ADP Jobs Report Gives Investors Confidence

Kroger wins technology award while Tyson falls on concerns about high corn costs.

Matt Thalman
Matt Thalman
Apr 2, 2014 at 9:00PM

This morning, payroll processing company ADP released its jobs data for March, and although the report of 191,000 new positions fell a little short of economists' prediction of 193,000, it was close enough to keep investors happy today -- especially after ADP reported only 139,000 new jobs in February. The jobs number helped give investors the confidence to push the major indexes higher today. The Dow Jones Industrial Average (DJINDICES:^DJI) ended the session up 40 points, or 0.24%, while the S&P 500 was higher by 0.29% and the Nasdaq was up 0.2%.

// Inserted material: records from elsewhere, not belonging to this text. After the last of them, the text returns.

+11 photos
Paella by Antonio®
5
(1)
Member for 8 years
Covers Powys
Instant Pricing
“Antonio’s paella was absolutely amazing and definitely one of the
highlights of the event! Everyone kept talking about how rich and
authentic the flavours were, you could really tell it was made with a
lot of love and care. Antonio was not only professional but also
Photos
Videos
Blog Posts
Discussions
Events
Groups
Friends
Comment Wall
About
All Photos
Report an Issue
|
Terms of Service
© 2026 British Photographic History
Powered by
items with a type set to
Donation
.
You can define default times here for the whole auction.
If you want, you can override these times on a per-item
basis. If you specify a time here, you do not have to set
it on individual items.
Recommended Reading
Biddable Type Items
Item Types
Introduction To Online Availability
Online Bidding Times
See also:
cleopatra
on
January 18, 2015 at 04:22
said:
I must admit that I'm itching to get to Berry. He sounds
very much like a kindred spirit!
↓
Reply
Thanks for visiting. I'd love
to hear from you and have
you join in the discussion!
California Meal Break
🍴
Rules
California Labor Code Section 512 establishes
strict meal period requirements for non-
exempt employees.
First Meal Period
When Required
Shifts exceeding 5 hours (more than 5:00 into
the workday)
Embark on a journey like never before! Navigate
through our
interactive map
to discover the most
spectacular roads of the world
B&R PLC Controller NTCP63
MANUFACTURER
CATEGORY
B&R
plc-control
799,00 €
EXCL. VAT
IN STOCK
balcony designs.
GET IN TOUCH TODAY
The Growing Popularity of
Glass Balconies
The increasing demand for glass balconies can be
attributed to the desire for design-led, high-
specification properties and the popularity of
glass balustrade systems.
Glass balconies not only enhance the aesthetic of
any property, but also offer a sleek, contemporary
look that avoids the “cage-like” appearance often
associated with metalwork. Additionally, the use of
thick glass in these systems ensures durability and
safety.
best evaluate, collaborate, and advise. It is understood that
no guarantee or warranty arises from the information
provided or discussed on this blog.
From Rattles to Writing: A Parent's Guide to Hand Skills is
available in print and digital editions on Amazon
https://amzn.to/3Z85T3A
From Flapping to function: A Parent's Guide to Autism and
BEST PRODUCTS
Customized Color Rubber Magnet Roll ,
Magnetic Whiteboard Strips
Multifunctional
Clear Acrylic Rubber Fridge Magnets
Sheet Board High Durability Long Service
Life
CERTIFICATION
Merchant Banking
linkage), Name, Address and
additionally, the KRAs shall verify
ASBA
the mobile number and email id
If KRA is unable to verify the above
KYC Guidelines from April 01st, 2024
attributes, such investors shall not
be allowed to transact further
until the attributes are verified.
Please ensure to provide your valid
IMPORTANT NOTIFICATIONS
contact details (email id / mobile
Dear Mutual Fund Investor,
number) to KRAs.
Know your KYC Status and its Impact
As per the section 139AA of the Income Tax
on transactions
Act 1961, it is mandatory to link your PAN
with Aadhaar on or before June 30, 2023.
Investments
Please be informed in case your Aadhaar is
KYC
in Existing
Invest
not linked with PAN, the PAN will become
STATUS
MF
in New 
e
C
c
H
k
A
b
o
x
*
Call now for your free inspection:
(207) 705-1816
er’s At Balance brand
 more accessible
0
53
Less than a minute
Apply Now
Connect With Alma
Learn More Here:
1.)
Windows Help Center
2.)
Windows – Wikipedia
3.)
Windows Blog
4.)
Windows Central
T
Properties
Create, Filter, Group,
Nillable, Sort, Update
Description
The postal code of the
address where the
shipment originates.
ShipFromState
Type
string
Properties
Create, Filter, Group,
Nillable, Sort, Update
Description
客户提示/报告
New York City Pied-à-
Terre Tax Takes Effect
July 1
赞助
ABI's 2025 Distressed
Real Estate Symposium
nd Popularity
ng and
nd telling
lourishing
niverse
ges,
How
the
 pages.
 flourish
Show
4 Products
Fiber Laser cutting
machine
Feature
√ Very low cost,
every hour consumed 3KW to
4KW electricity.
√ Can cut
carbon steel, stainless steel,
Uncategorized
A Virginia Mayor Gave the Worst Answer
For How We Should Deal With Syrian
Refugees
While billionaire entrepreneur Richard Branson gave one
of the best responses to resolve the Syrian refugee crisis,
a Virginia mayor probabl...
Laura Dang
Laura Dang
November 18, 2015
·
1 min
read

Within the Dow, shares of AT&T (NYSE:T) rose 0.8% this afternoon. The move comes as the company said it will hire more than 3,000 retail employees in the coming months as demand in stores is increasing. Investors love hearing that a company needs more employees to meet customer demand, as it usually indicates higher sales and profits should be coming down the road. Furthermore, with more than 243,000 employees currently, the additional 3,000 is just a drop in the bucket and shouldn't make a huge difference from a cost basis.  

A big market winner today was Kroger (NYSE:KR), as shares rose 3.76%. Kroger's QueVision system earned the No. 3 ranking in the InformationWeek Elite 100's list of top business technology innovations, and it's not very often we hear of a boring grocery store winning a top technology innovation award. QueVision has allowed the company to cut customer checkout times from 4 minutes to 30 seconds, using infrared sensors to help store managers predict times when the checkout lines will be busy so that the registers can be properly manned. A better shopping experience may just be what helps Kroger's stock get to the next level.  

Another food-related stock making a move today was Tyson Foods (NYSE:TSN), but this one fell 4.63% as shares trade just below all-time highs. According to the USDA, corn crops are shrinking, and weak corn production could increase input costs for the company, as corn is one of the main ingredients used to feed the company's livestock. Investors shouldn't panic, though, because typically higher costs can be passed on to the customer. But those who own the stock will want to keep an eye on margins in the coming quarters.